Rapp told Mersel to decline her meetings with the competing labels and sign with Interscope. The label set her up with in-demand songwriters like Blake Slatkin (Lizzo, Charlie Puth), Omer Fedi (Lil Nas X, Sam Smith) and Michael Pollack (Bieber, Miley Cyrus) to create an EP. Her debut album was produced by Alexander Glantz, who goes professionally by Alexander 23 and has served as one of Rodrigo’s collaborators.
Initially, Rapp was hesitant to lean into the power of her voice, fearing she’d be branded a Broadway belter instead of a real musician.
“I always said to her, there’s, like, five people on Earth who can sing like you. You have to sing like you,” said Glantz. “So many times, she’d text me at night, like, ‘This is good, right?’ I’m like, ‘Yeah, it’s good!’ She just so badly wanted it to be the highest possible quality.”
During rehearsals for her forthcoming tour, Rapp’s signature self-critique was on full display. In a cavernous warehouse at the end of a dead-end street in North Hollywood, a miniature version of her stage design had been replicated. There were craggy faux rocks on the ground covered in a substance meant to look like moss, clusters of paper flowers emerging from the cracks.
“We just had the Eras tour and Beyoncé, so we kind of had to slay,” she said, gesturing through the theatrical smoke billowing around her. “Will we be making money? Unclear.”
For the next 70 minutes, she ran through her 16-song set. When she got to “Too Well” — her most popular single, which has about 46 million streams on Spotify — she looked directly at her manager.
“I just love this song. This next one is for you, Adam,” she said, her voice dripping with sarcasm.
Later, when she’d finished rehearsing, she explained that she begged Mersel to cut the “lyrically lifeless” song from her set; he refused, citing its popularity.
Rapp went to the bathroom to change into a pair of sweatpants and her Birks.
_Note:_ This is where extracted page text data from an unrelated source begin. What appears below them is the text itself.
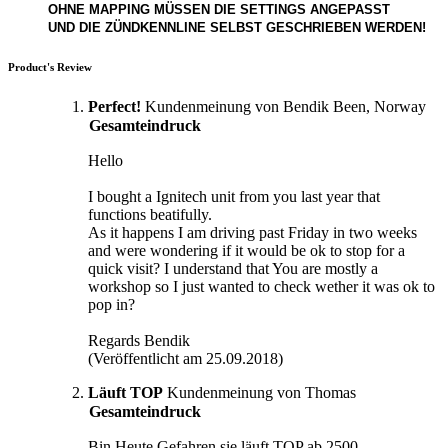
OHNE MAPPING MÜSSEN DIE SETTINGS ANGEPASST
UND
DIE ZÜNDKENNLINE SELBST GESCHRIEBEN WERDEN!
Product's Review
Perfect!
Kundenmeinung von Bendik Been, Norway
Gesamteindruck
Hello
I bought a Ignitech unit from you last year that
functions beatifully.
As it happens I am driving past Friday in two weeks
and were wondering if it would be ok to stop for a
quick visit? I understand that You are mostly a
workshop so I just wanted to check wether it was ok to
pop in?
Regards Bendik
(Veröffentlicht am 25.09.2018)
Läuft TOP
Kundenmeinung von Thomas
Gesamteindruck
Bin Heute Gefahren sie läuft TOP ab 2500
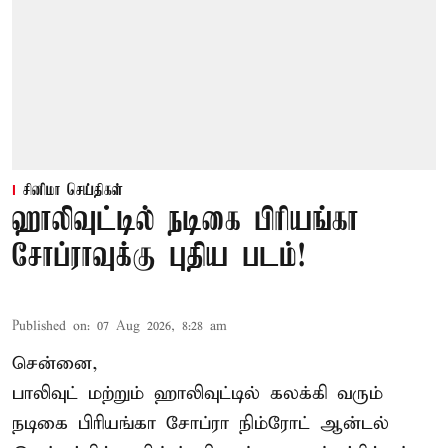
சினிமா செய்திகள்
ஹாலிவுட்டில் நடிகை பிரியங்கா
சோப்ராவுக்கு புதிய படம்!
Published on
:
07 Aug 2026, 8:28 am
சென்னை,
பாலிவுட் மற்றும் ஹாலிவுட்டில் கலக்கி வரும்
நடிகை பிரியங்கா சோப்ரா நிம்ரோட் ஆன்டல்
She, Carrington and Mersel were heading directly to the airport to fly to New York for the VMAs. A week later, they were still by her side — along with her parents — when she FaceTimed from the car on the way to pretape her award show performance in New Jersey.
She’d spent the last few days running around the city: going to New York Fashion Week events, watching Coco Gauff win the U.S. Open, seeing the new movie “Bottoms” with her girlfriend. She liked the film so much that it made her miss acting. But beyond the film version of the “Mean Girls” musical (coming to theaters in January) — and a couple of episodes in the upcoming third season of “College Girls” — she’s purposefully moved away from film and television.
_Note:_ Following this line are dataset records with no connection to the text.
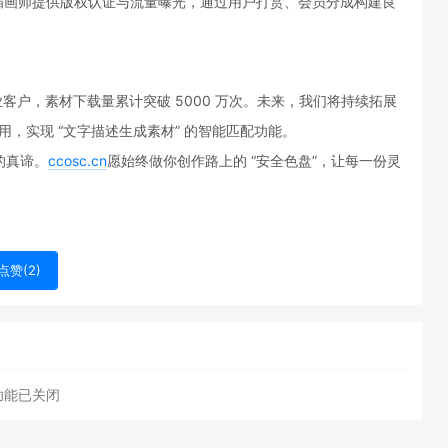
插画师提供版权认证与流量曝光，通过用户打赏、会员分成构建良
企业客户，素材下载量累计突破 5000 万次。未来，我们将持续拓展
应用，实现 “文字描述生成素材” 的智能匹配功能。
的真谛。
ccosc.c
n
愿始终做你创作路上的 “安全色盘”，让每一份灵
点赞(
2
)
功能已关闭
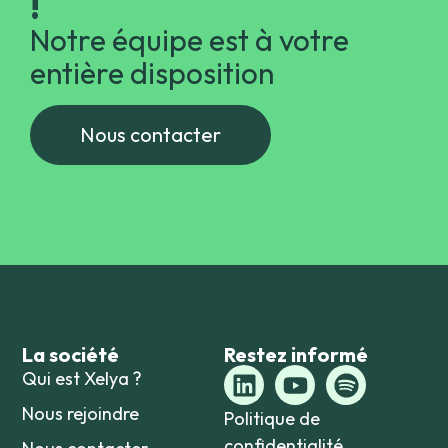
!
Notre équipe est à votre
entière disposition
Nous contacter
La société
Restez informé
Qui est Xelya ?
Nous rejoindre
Politique de
confidentialité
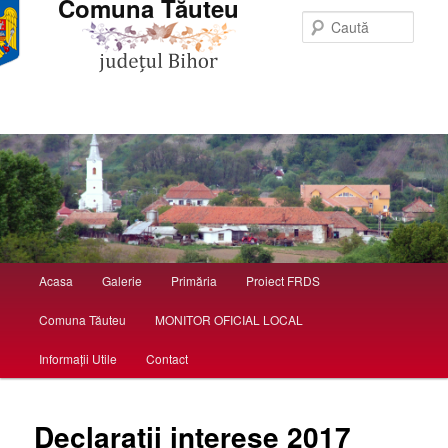
Comuna Tăuteu
Caută
Meniu principal
Acasa
Galerie
Primăria
Proiect FRDS
Sari la conținutul principal
Sari la conținutul secundar
Comuna Tăuteu
MONITOR OFICIAL LOCAL
Informații Utile
Contact
Declaratii interese 2017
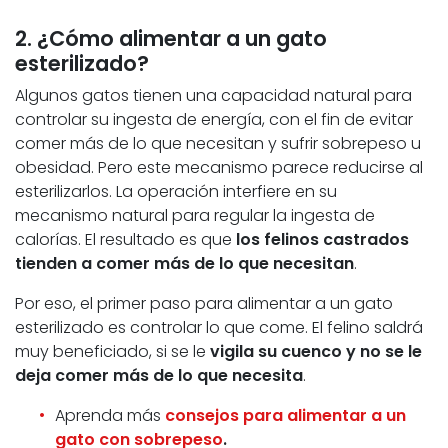
2. ¿Cómo alimentar a un gato
esterilizado?
Algunos gatos tienen una capacidad natural para
controlar su ingesta de energía, con el fin de evitar
comer más de lo que necesitan y sufrir sobrepeso u
obesidad. Pero este mecanismo parece reducirse al
esterilizarlos. La operación interfiere en su
mecanismo natural para regular la ingesta de
calorías. El resultado es que
los felinos castrados
tienden a comer más de lo que necesitan
.
Por eso, el primer paso para alimentar a un gato
esterilizado es controlar lo que come. El felino saldrá
muy beneficiado, si se le
vigila su cuenco y no se le
deja comer más de lo que necesita
.
Aprenda más
consejos para alimentar a un
gato con sobrepeso
.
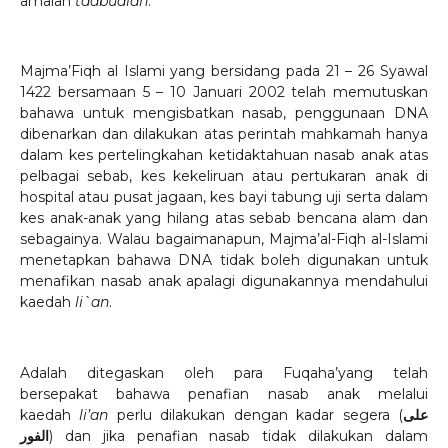
amalan
taabudiah
.
Majma’Fiqh al Islami yang bersidang pada 21 – 26 Syawal
1422 bersamaan 5 – 10 Januari 2002 telah memutuskan
bahawa untuk mengisbatkan nasab, penggunaan DNA
dibenarkan dan dilakukan atas perintah mahkamah hanya
dalam kes pertelingkahan ketidaktahuan nasab anak atas
pelbagai sebab, kes kekeliruan atau pertukaran anak di
hospital atau pusat jagaan, kes bayi tabung uji serta dalam
kes anak-anak yang hilang atas sebab bencana alam dan
sebagainya. Walau bagaimanapun, Majma’al-Fiqh al-Islami
menetapkan bahawa DNA tidak boleh digunakan untuk
menafikan nasab anak apalagi digunakannya mendahului
kaedah
li`an
.
Adalah ditegaskan oleh para Fuqaha’yang telah
bersepakat bahawa penafian nasab anak melalui
kaedah
li’an
perlu dilakukan dengan kadar segera (
على
الفور
) dan jika penafian nasab tidak dilakukan dalam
“I go back and forth, because I get so anxious on sets and I feel s— about myself, so I feel like I shouldn’t put myself back in that environment,” she said.
“Writing this album has made me feel more accomplished, and accomplished makes me feel better. Which maybe sucks? But I definitely feel more self-assured than I did.”
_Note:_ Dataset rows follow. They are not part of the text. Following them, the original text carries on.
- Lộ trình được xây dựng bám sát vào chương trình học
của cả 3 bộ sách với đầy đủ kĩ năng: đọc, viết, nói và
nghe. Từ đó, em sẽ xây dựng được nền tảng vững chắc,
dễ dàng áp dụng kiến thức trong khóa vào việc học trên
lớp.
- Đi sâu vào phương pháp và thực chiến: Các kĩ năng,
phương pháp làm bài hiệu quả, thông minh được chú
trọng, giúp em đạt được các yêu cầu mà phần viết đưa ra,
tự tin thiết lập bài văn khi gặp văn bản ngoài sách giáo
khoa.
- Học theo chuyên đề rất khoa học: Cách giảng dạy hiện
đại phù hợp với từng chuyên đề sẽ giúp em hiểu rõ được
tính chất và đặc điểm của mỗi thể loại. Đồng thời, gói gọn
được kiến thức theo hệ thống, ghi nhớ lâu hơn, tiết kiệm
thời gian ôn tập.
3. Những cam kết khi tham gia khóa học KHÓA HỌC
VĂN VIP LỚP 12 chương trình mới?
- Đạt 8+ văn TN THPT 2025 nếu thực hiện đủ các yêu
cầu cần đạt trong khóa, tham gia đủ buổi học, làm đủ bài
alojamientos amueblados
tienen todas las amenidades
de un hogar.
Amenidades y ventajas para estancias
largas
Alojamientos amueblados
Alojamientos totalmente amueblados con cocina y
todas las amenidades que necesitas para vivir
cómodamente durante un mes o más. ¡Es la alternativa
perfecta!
Those closest to Rapp continue to urge her to relish this moment — to feel proud of what she’s accomplished so far.
“She enjoys her successes about that long,” said her father, holding his thumb and index finger close together. “It’s such a short window before: ‘I suck.’ I think she understands she’s doing well, but she wants that next thing like that [snaps]. And that’s her drive.”
She’s trying. But the panic hasn’t released its grip yet.
“I am just so nervous all the time because I feel like it’s all fake,” said Rapp. “We shouldn’t be celebrating. It’s not this easy thing to do, to be, like, ‘Congratulations, self!’ But that’s my goal this year. To enjoy things.”